MALAM KELAM. Bulan disaput awan hitam. Hampir semua penumpang tertidur pulas. Sukendar pelan-pelan mencoba memejamkan kedua matanya. Jalanan yang halus, membuat sang sopir memacu bus lebih cepat. Namun kecepatan laju bus itu, tak secepat pikiran dan perasaan Sukendar yang telah sampai di kampung halamannya.
PAGI MENJELANG. Bus bergerak memasuki terminal Yogyakarta. Sukendar sengaja naik becak, untuk mengantar sampai ke rumahnya. Sepanjang perjalanan pulang, ia tak mampu menyembunyikan perasaan rindunya pada kota kelahirannya itu. Kota yang mempertemukan dirinya dengan perempuan yang akhirnya menjadi pendaping hidupnya. Kota yang menjadi saksi,seluruh kenangan manis bersama istri tercintanya. Kota yang terpaksa ia tinggalkan, untuk mengejar impian-impian duniawi.
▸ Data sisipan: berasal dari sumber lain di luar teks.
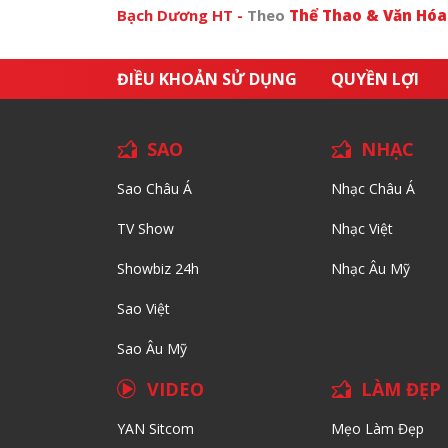
Bạch Dương HT -
Theo
Thể Thao & Văn Hó
ĐIỀU KHOẢN SỬ DỤNG
QUYỀN LỢI
SAO
NHẠC
Sao Châu Á
Nhạc Châu Á
TV Show
Nhạc Việt
Showbiz 24h
Nhạc Âu Mỹ
Sao Việt
Sao Âu Mỹ
VIDEO
LÀM ĐẸP
YAN Sitcom
Mẹo Làm Đẹp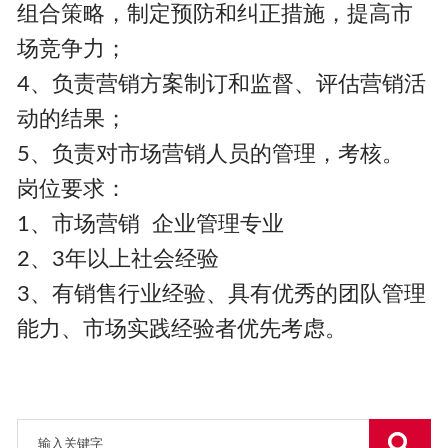
组合策略，制定预防和纠正措施，提高市
场竞争力；
4、负责营销方案制订和监督、评估营销活
动的结果；
5、负责对市场营销人员的管理，考核。
岗位要求：
1、市场营销 企业管理专业
2、3年以上社会经验
3、有销售行业经验、具有优秀的团队管理
能力、市场实践经验者优先考虑。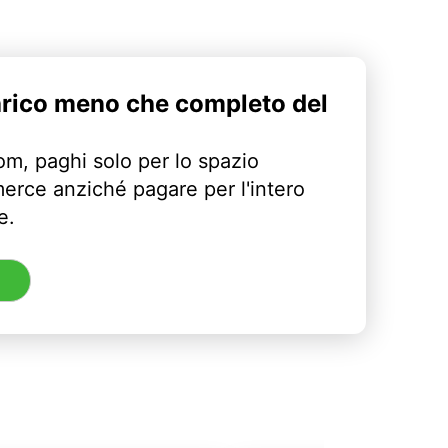
arico meno che completo del
m, paghi solo per lo spazio
erce anziché pagare per l'intero
e.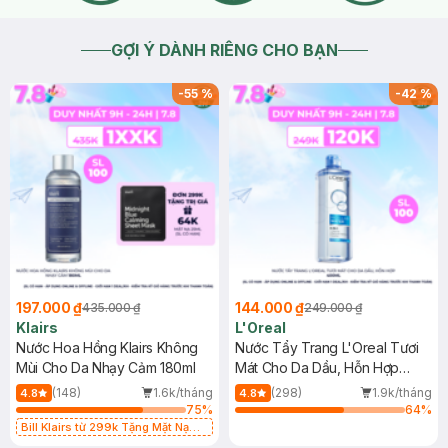
GỢI Ý DÀNH RIÊNG CHO BẠN
-
55
%
-
42
%
197.000 ₫
144.000 ₫
435.000 ₫
249.000 ₫
Klairs
L'Oreal
Nước Hoa Hồng Klairs Không
Nước Tẩy Trang L'Oreal Tươi
Mùi Cho Da Nhạy Cảm 180ml
Mát Cho Da Dầu, Hỗn Hợp
400ml
(148)
1.6k/tháng
(298)
1.9k/tháng
4.8
4.8
75
%
64
%
Bill Klairs từ 299k Tặng Mặt Nạ
Làm Dịu Da & Kiểm Soát Dầu Nhờn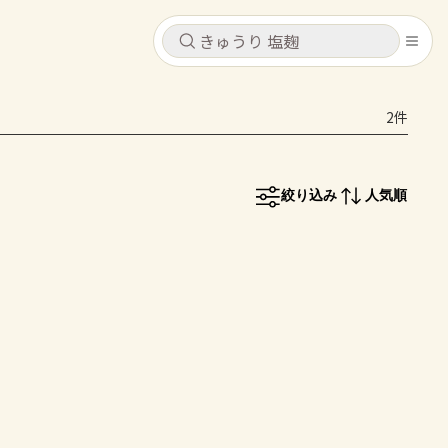
キャンセル
キャンセル
2件
シピ
コンテンツ
ログインするとレシピを保存できます
ログイン
新規登録
絞り込み
人気順
レシピ
ホーム
なす
トマト
とうもろこし
ピーマン
みょうが
コンテンツ
レシピ
トーク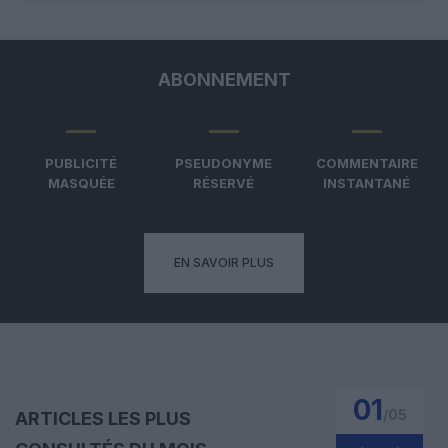
ABONNEMENT
PUBLICITÉ
PSEUDONYME
COMMENTAIRE
MASQUÉE
RÉSERVÉ
INSTANTANÉ
EN SAVOIR PLUS
01
/
05
ARTICLES LES PLUS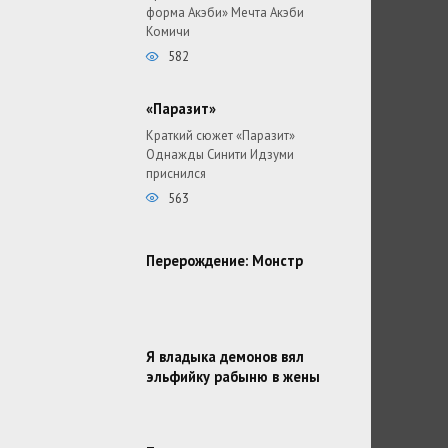
форма Акэби» Мечта Акэби
Комичи
582
«Паразит»
Краткий сюжет «Паразит»
Однажды Синити Идзуми
приснился
563
Перерождение: Монстр
Я владыка демонов вял
эльфийку рабыню в жены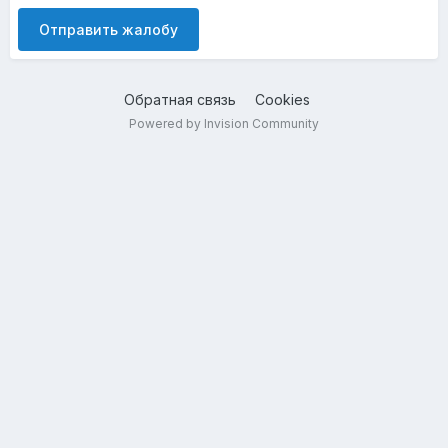
Отправить жалобу
Обратная связь
Cookies
Powered by Invision Community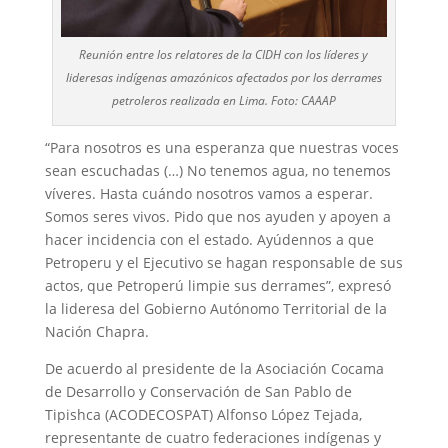
Reunión entre los relatores de la CIDH con los líderes y
lideresas indígenas amazónicos afectados por los derrames
petroleros realizada en Lima. Foto: CAAAP
“Para nosotros es una esperanza que nuestras voces
sean escuchadas (…) No tenemos agua, no tenemos
víveres. Hasta cuándo nosotros vamos a esperar.
Somos seres vivos. Pido que nos ayuden y apoyen a
hacer incidencia con el estado. Ayúdennos a que
Petroperu y el Ejecutivo se hagan responsable de sus
actos, que Petroperú limpie sus derrames”, expresó
la lideresa del Gobierno Autónomo Territorial de la
Nación Chapra.
De acuerdo al presidente de la Asociación Cocama
de Desarrollo y Conservación de San Pablo de
Tipishca (ACODECOSPAT) Alfonso López Tejada,
representante de cuatro federaciones indígenas y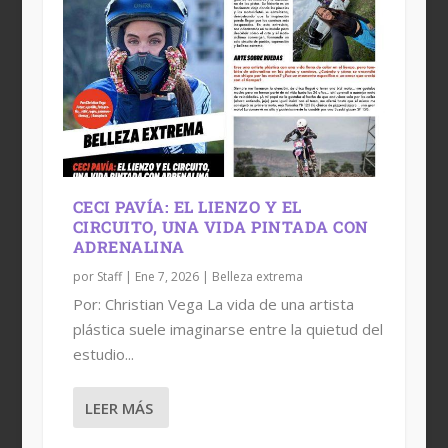
CECI PAVÍA: EL LIENZO Y EL
CIRCUITO, UNA VIDA PINTADA CON
ADRENALINA
por
Staff
|
Ene 7, 2026
|
Belleza extrema
Por: Christian Vega La vida de una artista
plástica suele imaginarse entre la quietud del
estudio...
LEER MÁS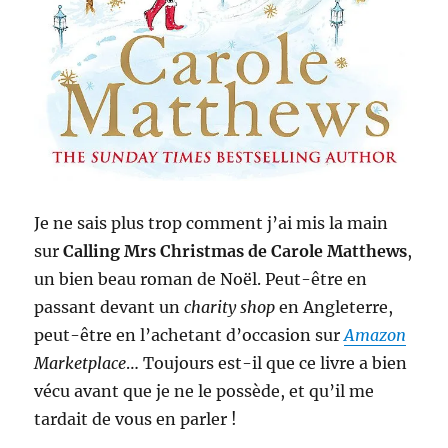
Je ne sais plus trop comment j’ai mis la main
sur
Calling Mrs Christmas de Carole Matthews
,
un bien beau roman de Noël. Peut-être en
passant devant un
charity shop
en Angleterre,
peut-être en l’achetant d’occasion sur
Amazon
Marketplace
… Toujours est-il que ce livre a bien
vécu avant que je ne le possède, et qu’il me
tardait de vous en parler !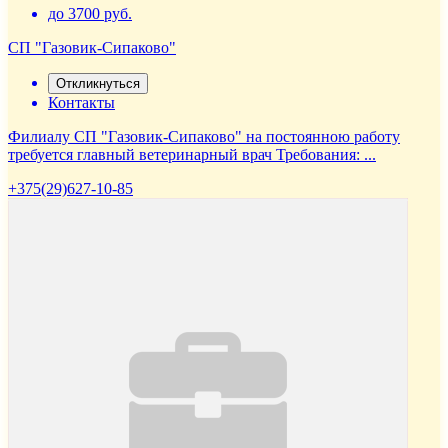
до 3700 руб.
СП "Газовик-Сипаково"
Откликнуться
Контакты
Филиалу СП "Газовик-Сипаково" на постоянною работу
требуется главный ветеринарный врач Требования: ...
+375(29)627-10-85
‘Mas kamu tidak usah mendengarkan omongan orang lain, yang penting istrimu sudah merestuimu untuk pergi ke jakarta” Ucap Wandri, istri Sukendar
“Sebenarnya aku terlalu berat, meninggalkan kamu” Jawab Sukendar, sambil menghisap rokok filter.
“Mas Sukendar ndak perlu mikir aku dulu, aku akan jaga anak kita” Jawab istrinya, meyakinkan
“Tapi kamu itu sakit lho” Sela Sukendar
“Makanya mas Kendar harus cari duit banyak, untuk bawa aku ke Rumah Sakit” Ucap istrinya, sambil tersenyum.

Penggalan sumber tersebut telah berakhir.